[Saved entries]
== Segment start ==

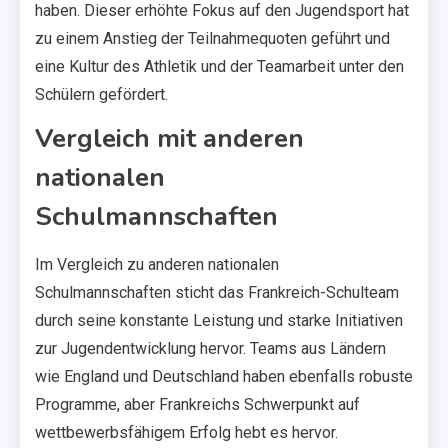
haben. Dieser erhöhte Fokus auf den Jugendsport hat
zu einem Anstieg der Teilnahmequoten geführt und
eine Kultur des Athletik und der Teamarbeit unter den
Schülern gefördert.
Vergleich mit anderen
nationalen
Schulmannschaften
Im Vergleich zu anderen nationalen
Schulmannschaften sticht das Frankreich-Schulteam
durch seine konstante Leistung und starke Initiativen
zur Jugendentwicklung hervor. Teams aus Ländern
wie England und Deutschland haben ebenfalls robuste
Programme, aber Frankreichs Schwerpunkt auf
wettbewerbsfähigem Erfolg hebt es hervor.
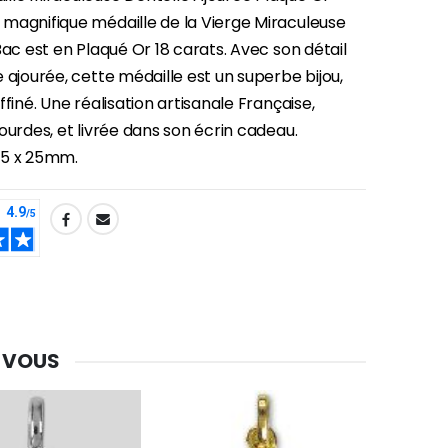
magnifique médaille de la Vierge Miraculeuse
Bac est en Plaqué Or 18 carats. Avec son détail
 ajourée, cette médaille est un superbe bijou,
ffiné. Une réalisation artisanale Française,
ourdes, et livrée dans son écrin cadeau.
-30%
Une bougie 150 gr et votre Prière déposées à Lourdes
35 x 25mm.
€7.00
€10.00
-20%
Eau de Lourdes 1 Litre
€9.60
€12.00
 VOUS
-20%
Déposez votre Neuvaine à Lourdes
€9.60
€12.00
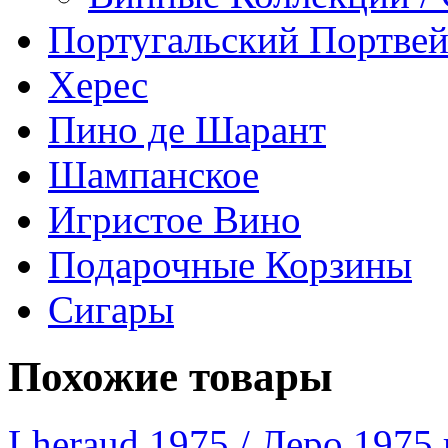
Португальский Портве
Херес
Пино де Шарант
Шампанское
Игристое Вино
Подарочные Корзины
Сигары
Похожие товары
Lheraud 1975 / Леро 1975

== Segment end ==

■ **What to work on**: In the records above, find the line with "Programme, aber Frankreichs Schwerpunkt auf" and the line with "ffiné. Une réalisation". Write out exactly those lines and every one between, with no pictures and no other lines.

■ **Solution**:
Programme, aber Frankreichs Schwerpunkt auf
wettbewerbsfähigem Erfolg hebt es hervor.
magnifique médaille de la Vierge Miraculeuse
Bac est en Plaqué Or 18 carats. Avec son détail
 ajourée, cette médaille est un superbe bijou,
ffiné. Une réalisation artisanale Française,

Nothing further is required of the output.